2-9 騎士は女王を望む
土竜男との死闘が開始されたが、既にクロトは血を吐く程に負傷している。連戦で集中力が切れ掛かっている。
「お前に直接の恨みはないが、五体満足では返さん! 人間として生まれた事とヒトの女に手を上げた失態を呪え!」
恨み事十割で構成された土竜男の怒声でさえ、クロトを戦闘に集中させてはくれない。
クロトの視線は巨体の遥か後方の、有角の少女に向けられ続けている。
「逃げるんじゃねぇよ!」
大樹で閉鎖された森林で、土竜男はその一本一本を倒壊させて突進していた。
見た目通りのパワーを有した強敵であるが、見た目通り俊敏さもない。万能馬のディに騎乗したクロトを射程に捉えるにはあまりにも遅過ぎる。
とはいえ、気配の隠匿に長けた少年と強固な翼の女、二者の前例が存在する。土竜の男にも巨体に見合った特殊性が存在するだろう。
クロトはまず相手の能力を知るために、ディに回避を厳守させる。
「ディ、奴は鈍足だがデモンの混種だ。油断せず距離を保ち続けろ」
しかし、ディは、飼い主の真意を正確に受け取り、クロトが戦闘に集中できるまでの時間を稼ぐ。
「もらった! ……ちぃッ」
巨大な古木を盾にして土竜男の攻撃を避ける。尖った爪と突き出た甲の前面が太い幹を貫通してしまったが、戦慄の光景を無視してクロトは深く物思いに耽っていく。
ガーネットとクロトの関係とは何なのか。
そんな些細な事柄、今更、拘ったりはしていない。
ガーネットは女王として決して推薦できない人材だ。半分人間ではないという血筋もそうであるが、血筋など気にならないレベルで人格が不適合だ。度量と知性が備わっている分、悲劇的とも言える。
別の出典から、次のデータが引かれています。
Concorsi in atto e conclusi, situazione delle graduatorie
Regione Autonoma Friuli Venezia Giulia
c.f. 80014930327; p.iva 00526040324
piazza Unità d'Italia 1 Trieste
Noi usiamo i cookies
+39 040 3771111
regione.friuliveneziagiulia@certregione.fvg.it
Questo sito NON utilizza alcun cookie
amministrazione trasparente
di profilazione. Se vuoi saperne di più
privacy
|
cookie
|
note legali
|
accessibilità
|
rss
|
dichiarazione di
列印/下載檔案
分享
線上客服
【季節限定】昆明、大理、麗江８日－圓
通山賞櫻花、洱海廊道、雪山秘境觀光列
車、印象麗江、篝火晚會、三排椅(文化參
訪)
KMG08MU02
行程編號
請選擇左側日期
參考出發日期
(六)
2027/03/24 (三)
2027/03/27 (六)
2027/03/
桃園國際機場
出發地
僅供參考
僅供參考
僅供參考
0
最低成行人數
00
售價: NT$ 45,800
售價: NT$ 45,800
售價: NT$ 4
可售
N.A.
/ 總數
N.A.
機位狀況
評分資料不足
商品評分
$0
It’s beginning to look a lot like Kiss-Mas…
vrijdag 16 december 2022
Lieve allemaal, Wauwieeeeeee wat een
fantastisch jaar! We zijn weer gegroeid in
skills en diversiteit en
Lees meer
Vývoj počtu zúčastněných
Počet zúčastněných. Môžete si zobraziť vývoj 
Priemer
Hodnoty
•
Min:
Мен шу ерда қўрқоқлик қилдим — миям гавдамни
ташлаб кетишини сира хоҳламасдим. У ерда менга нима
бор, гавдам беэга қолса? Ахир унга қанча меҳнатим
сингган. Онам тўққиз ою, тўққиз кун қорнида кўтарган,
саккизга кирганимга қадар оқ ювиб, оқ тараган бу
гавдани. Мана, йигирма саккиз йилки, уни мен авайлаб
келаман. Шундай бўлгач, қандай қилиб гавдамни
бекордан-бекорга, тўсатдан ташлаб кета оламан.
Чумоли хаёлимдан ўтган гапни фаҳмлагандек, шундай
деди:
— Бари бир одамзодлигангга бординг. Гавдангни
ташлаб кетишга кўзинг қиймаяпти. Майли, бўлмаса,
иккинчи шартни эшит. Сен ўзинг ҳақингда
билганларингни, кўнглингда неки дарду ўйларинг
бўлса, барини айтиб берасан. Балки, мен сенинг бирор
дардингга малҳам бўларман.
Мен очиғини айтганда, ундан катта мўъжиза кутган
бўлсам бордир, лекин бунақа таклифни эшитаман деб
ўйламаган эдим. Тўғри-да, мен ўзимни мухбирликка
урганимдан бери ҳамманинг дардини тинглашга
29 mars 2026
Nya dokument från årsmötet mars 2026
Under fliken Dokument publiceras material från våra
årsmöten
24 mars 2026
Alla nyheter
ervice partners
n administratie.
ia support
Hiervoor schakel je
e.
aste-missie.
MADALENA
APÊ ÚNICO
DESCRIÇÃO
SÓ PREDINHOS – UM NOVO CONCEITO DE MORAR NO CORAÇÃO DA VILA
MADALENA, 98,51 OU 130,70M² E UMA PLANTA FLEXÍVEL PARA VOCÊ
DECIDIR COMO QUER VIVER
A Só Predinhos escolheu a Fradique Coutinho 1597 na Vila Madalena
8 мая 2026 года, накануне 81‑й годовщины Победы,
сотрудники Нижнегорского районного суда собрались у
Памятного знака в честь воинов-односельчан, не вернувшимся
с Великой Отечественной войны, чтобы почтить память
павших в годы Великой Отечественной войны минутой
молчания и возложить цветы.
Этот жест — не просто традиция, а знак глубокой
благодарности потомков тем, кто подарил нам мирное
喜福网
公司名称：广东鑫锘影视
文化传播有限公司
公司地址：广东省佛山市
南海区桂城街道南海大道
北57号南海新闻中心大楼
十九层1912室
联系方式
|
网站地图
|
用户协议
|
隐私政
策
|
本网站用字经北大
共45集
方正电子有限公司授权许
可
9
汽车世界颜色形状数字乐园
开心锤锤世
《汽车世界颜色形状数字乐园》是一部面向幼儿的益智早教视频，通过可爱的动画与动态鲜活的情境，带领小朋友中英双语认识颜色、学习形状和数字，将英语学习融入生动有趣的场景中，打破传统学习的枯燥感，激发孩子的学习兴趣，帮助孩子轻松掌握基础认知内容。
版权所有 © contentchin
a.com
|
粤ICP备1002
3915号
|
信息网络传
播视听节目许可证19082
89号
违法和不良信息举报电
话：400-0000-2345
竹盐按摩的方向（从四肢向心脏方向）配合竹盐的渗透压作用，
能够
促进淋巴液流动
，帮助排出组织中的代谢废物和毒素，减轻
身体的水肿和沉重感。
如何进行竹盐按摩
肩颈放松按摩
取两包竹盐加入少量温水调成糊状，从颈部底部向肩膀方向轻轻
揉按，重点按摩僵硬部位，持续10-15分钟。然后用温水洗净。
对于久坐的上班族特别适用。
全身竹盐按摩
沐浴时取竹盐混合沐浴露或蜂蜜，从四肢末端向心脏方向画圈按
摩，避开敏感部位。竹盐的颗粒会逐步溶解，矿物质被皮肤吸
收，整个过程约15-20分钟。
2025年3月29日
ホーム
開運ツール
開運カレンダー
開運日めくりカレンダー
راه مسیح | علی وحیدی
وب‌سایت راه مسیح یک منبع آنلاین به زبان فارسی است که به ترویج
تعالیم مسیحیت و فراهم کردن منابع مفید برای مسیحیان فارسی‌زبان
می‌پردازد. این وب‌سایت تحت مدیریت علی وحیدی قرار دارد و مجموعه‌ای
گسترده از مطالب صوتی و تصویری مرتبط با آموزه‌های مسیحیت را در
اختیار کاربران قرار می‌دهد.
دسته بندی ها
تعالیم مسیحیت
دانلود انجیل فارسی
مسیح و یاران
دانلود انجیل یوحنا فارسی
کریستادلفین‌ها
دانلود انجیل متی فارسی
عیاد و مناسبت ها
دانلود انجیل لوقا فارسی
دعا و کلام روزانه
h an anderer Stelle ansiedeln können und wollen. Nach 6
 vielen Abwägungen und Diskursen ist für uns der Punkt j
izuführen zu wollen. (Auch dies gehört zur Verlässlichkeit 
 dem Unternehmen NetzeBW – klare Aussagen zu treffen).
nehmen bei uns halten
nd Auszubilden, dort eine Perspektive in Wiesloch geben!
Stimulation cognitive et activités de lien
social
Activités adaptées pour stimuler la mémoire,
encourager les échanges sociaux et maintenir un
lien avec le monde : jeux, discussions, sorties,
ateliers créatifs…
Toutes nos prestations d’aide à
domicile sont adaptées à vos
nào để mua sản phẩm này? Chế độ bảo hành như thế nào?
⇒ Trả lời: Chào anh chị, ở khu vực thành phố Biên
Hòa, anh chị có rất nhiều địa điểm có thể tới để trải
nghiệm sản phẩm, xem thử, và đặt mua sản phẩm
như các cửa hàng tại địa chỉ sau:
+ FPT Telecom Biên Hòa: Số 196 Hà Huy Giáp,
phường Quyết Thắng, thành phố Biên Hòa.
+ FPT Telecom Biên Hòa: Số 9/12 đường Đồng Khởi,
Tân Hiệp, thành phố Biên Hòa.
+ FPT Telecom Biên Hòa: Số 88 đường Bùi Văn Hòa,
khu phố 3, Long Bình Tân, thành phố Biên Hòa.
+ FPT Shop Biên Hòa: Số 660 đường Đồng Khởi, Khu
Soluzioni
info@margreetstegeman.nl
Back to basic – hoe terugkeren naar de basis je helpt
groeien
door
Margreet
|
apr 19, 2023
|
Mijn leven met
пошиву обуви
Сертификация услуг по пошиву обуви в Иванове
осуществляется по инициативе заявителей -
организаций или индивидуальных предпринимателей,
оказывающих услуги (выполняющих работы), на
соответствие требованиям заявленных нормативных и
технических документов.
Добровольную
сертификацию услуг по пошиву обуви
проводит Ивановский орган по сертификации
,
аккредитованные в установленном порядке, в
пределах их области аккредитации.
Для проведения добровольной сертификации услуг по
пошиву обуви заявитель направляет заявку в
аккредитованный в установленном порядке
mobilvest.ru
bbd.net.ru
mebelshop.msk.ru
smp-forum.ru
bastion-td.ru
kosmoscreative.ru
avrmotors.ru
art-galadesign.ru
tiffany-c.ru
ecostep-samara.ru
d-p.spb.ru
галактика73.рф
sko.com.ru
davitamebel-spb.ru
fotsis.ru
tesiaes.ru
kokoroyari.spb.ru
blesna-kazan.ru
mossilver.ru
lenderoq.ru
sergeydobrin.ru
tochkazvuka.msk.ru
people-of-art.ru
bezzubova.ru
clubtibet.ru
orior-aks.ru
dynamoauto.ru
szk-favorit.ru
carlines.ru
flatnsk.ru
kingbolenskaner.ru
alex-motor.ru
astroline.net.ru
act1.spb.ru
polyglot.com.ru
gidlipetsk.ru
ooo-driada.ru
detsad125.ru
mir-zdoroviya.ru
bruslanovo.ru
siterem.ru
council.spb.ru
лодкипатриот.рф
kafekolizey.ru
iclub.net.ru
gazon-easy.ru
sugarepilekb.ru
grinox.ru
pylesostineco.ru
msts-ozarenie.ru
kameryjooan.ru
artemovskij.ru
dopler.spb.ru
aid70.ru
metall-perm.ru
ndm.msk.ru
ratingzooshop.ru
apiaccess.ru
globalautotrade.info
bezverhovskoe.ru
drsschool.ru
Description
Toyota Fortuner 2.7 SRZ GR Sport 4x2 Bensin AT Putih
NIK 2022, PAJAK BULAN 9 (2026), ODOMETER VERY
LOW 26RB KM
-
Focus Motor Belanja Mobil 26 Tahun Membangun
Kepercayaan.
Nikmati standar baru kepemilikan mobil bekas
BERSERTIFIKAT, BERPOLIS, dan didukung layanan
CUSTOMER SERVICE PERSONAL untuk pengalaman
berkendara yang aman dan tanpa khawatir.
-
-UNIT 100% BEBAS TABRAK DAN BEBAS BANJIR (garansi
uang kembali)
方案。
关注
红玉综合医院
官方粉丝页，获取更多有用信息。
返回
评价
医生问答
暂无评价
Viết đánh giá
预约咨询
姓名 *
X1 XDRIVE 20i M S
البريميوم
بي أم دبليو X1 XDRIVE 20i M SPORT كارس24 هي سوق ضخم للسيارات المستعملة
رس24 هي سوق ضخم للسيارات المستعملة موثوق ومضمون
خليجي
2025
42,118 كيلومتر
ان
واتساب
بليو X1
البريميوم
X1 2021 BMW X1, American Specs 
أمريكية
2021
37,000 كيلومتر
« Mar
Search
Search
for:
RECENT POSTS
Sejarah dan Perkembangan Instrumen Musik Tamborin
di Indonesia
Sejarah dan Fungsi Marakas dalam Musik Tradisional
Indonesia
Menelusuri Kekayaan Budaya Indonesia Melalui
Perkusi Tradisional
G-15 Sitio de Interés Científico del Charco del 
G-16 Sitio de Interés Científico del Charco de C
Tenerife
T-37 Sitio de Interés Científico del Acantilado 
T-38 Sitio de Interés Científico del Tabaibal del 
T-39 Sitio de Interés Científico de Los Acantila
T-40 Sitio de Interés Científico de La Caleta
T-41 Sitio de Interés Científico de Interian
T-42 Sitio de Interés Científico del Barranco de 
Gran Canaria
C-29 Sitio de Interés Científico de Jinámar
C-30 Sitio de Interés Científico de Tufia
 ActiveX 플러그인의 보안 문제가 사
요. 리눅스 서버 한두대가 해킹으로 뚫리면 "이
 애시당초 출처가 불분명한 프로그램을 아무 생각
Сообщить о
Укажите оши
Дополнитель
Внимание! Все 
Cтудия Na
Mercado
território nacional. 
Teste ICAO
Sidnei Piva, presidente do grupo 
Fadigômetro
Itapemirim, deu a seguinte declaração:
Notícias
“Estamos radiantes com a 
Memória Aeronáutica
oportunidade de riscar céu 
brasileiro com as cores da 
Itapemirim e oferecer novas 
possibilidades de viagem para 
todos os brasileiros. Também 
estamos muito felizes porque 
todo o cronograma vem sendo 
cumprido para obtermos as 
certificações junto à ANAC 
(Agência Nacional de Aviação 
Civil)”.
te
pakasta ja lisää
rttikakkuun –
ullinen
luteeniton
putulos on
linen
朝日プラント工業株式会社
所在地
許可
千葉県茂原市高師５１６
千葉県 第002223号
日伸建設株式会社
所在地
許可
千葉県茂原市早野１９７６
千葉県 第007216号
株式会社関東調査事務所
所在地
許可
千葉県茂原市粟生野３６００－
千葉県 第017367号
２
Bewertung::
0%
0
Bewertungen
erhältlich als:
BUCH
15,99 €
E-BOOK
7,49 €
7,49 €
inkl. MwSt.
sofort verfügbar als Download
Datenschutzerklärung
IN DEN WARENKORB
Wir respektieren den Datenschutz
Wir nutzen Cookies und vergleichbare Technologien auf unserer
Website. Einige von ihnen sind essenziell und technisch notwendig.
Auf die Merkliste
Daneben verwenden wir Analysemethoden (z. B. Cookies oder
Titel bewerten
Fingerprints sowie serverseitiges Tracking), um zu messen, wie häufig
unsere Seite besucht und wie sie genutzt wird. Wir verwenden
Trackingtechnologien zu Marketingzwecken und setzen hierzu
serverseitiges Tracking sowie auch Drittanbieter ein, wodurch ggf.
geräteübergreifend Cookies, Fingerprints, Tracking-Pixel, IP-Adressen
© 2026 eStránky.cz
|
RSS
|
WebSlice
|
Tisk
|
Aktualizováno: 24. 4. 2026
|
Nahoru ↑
クロトがこれまで仕えた結論であるが、ガーネットは人間を見下している。自分以外の生命体に親近感が沸かないのだろう。不貞を働いた母親から肉親の絆を教わったとは思えない。長く後宮に囚われていた状況で友人が得られたとも思えない。
だから、ガーネットが執り行う政には一切の情がない。
サル山のボス争いを鑑賞するかのごとく、人間の利己的で自虐的なしがらみを無視できてしまうだろう。大貴族も貧乏農民も彼女の眼下ではただの人間でしかない。どれだけ凄惨な事件でも人間が仕出かしたものであれば、ガーネットは嘲笑できてしまう。
よって、ガーネットは不平等なく国を統治できる。
……そんな心の欠けた者が女王として完璧などと、大口では言えない。
「妙な馬だ! チョロチョロと逃げ続けるかッ」
一方のクロトはと言うと、他人の事をとやかく言える立場ではなかった。本性は農民の一子、女王の近衛を務めるには身分不相応な人間である。
しかし、この主にしてこの騎士なのだろう。
少なくとも護衛騎士としての数週間、充実した毎日を過ごした、とクロトは述べる事ができる。
「とりあえず、土に埋もれてろッ!」
土竜男の両の手が巨体の頭上に振られて、頂点を越えた瞬間、急速落下し地面に叩きつけられた。
大地が覆る。
水平が垂直へと置換されていく。
空が落ちてこないように世界は傾かない。そんな常識を土竜男は地層ごと叩き割ったのだ。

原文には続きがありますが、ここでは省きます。